Photographer: Simon Dawson/Bloomberg

While analysts and traders don’t expect the probe to derail the $12 billion takeover, the investigation is yet another unwelcome distraction since the deal became public. Executives at the companies have endured June’s unexpected Brexit vote result, as well as objections from officials in France and Germany.

“It would be somewhat extraordinary for such a stock purchase not to have been thoroughly vetted,” said Ian Davey, head of Scorpeo Analytics, a corporate-event advisory firm in London. He noted that the German firm’s supervisory board approved the purchase. “In my view, this has a very low probability of preventing the deal closing.”

The timing of the CEO’s investment is being questioned because the leadership of the exchanges first broached a possible merger in July or August 2015, months before his purchase, the prosecutors said.

Deutsche Boerse shares declined 1.3 percent Thursday in Frankfurt trading.

Deutsche Boerse Chairman Joachim Faber said the allegations have no basis and that the companies didn’t agree to enter into negotiations until the second half of January 2016. The stock transaction was part of a board-approved compensation program, Deutsche Boerse said Wednesday, adding that the company and Kengeter will “fully cooperate with the public prosecutor.”

“We look forward to working towards completion of our proposed merger,” LSE said in an e-mailed statement.

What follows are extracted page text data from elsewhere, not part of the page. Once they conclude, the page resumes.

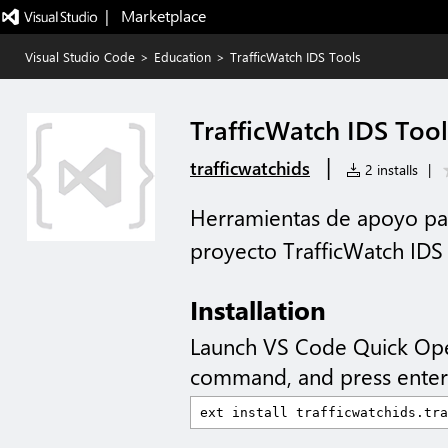
|   Marketplace
Visual Studio Code
>
Education
>
TrafficWatch IDS Tools
TrafficWatch IDS Tool
|
trafficwatchids
2 installs
|
Herramientas de apoyo para
proyecto TrafficWatch IDS
Installation
Launch VS Code Quick Op
command, and press enter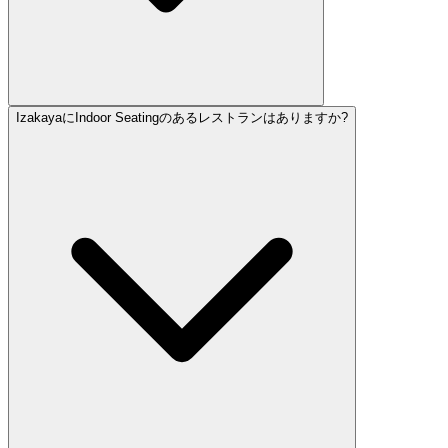
IzakayaにIndoor Seatingのあるレストランはありますか?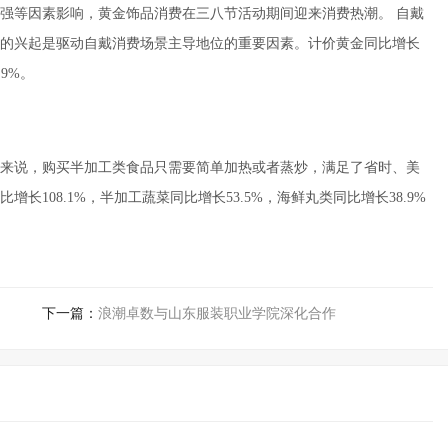
强等因素影响，黄金饰品消费在三八节活动期间迎来消费热潮。 自戴
的兴起是驱动自戴消费场景主导地位的重要因素。计价黄金同比增长
.9%。
来说，购买半加工类食品只需要简单加热或者蒸炒，满足了省时、美
108.1%，半加工蔬菜同比增长53.5%，海鲜丸类同比增长38.9%
下一篇：
浪潮卓数与山东服装职业学院深化合作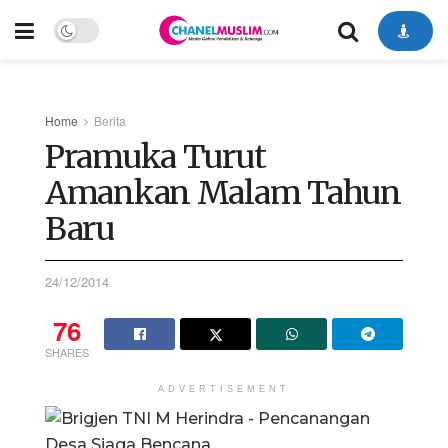
Home
Berita
Pramuka Turut
Amankan Malam Tahun
Baru
24/12/2014
76
SHARES
ADVERTISEMENT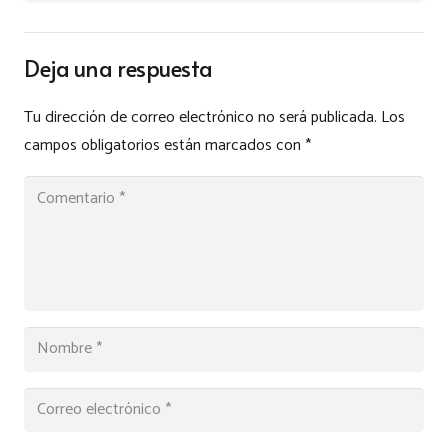
Deja una respuesta
Tu dirección de correo electrónico no será publicada.
Los
campos obligatorios están marcados con
*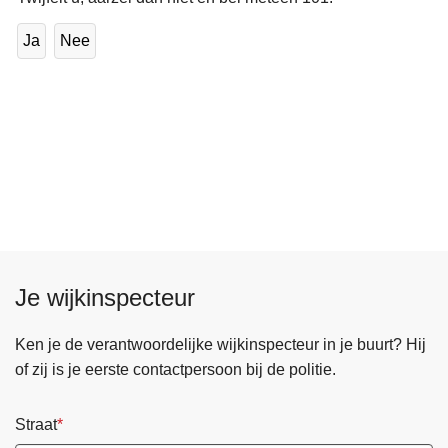
Ja
Nee
Je wijkinspecteur
Ken je de verantwoordelijke wijkinspecteur in je buurt? Hij
of zij is je eerste contactpersoon bij de politie.
Straat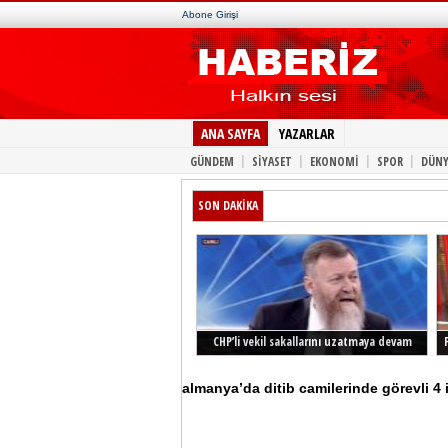
Abone Girişi
ANA SAYFA
YAZARLAR
|
|
|
|
GÜNDEM
SİYASET
EKONOMİ
SPOR
DÜNY
SON DAKİKA
CHP’li vekil sakallarını uzatmaya devam
ediyor
almanya’da ditib camilerinde görevli 4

A share-purchase program can be a valid defense if company lawyers can show that the suspect decided to purchase the stock long before knowing the insider information, according to Andre-M. Szesny, an attorney at Heuking Kuehn Lueer Wojtek in Dusseldorf. The transaction date then doesn’t play a role -- rather, the date of the decision is key, he said.

Personal Offense

“Insider trading is a very personal offense,” he said. “I don’t think that the probe will have relevant effect on the regulatory assessment of Deutsche Boerse. It’s too removed from what they are actually doing."

The fallout for Kengeter could be severe, however, should the allegations lead to a conviction. Offenses of the magnitude German prosecutors are investigating could result in prison, and force the executive to give up any gains from the purchase, Szesny said.

Kengeter’s office in Eschborn and his Frankfurt home were searched Wednesday. Investigators are seeking to understand how the negotiations proceeded until Feb. 23, 2016, when the companies disclosed that talks had been held in an ad-hoc statement following market speculation.

The probe comes as Deutsche Boerse and LSE are in a decisive phase in their effort to create Europe’s dominant exchange operator, a feat that has eluded previous CEOs. European Union competition watchdogs, who blocked a similar merger attempt in 2012, are likely to make a decision on the deal next month.

The takeover has already been approved by shareholders, but it still faces opposition in Germany over a plan to locate the combined company’s headquarters in London.

The opening date of discussions between Kengeter and LSE CEO Xavier Rolet hasn’t been officially disclosed. Rolet said in a Telegraph interview last year that his counterpart reached out to him after becoming head of the German exchange in June 2015, but formal discussions began later. The confidentiality agreement between the companies was dated Jan. 19, 2016, according to a March prospectus.

The supervisory board in 2015 granted Kengeter a one-time opportunity to purchase up to 4.5 million euro ($4.9 million) worth of shares that he’ll have to hold through 2019, according to the company’s annual report. Kengeter bought 60,000 shares for 4.5 million euros on Dec. 14, 2015, under the plan, data compiled by Bloomberg show.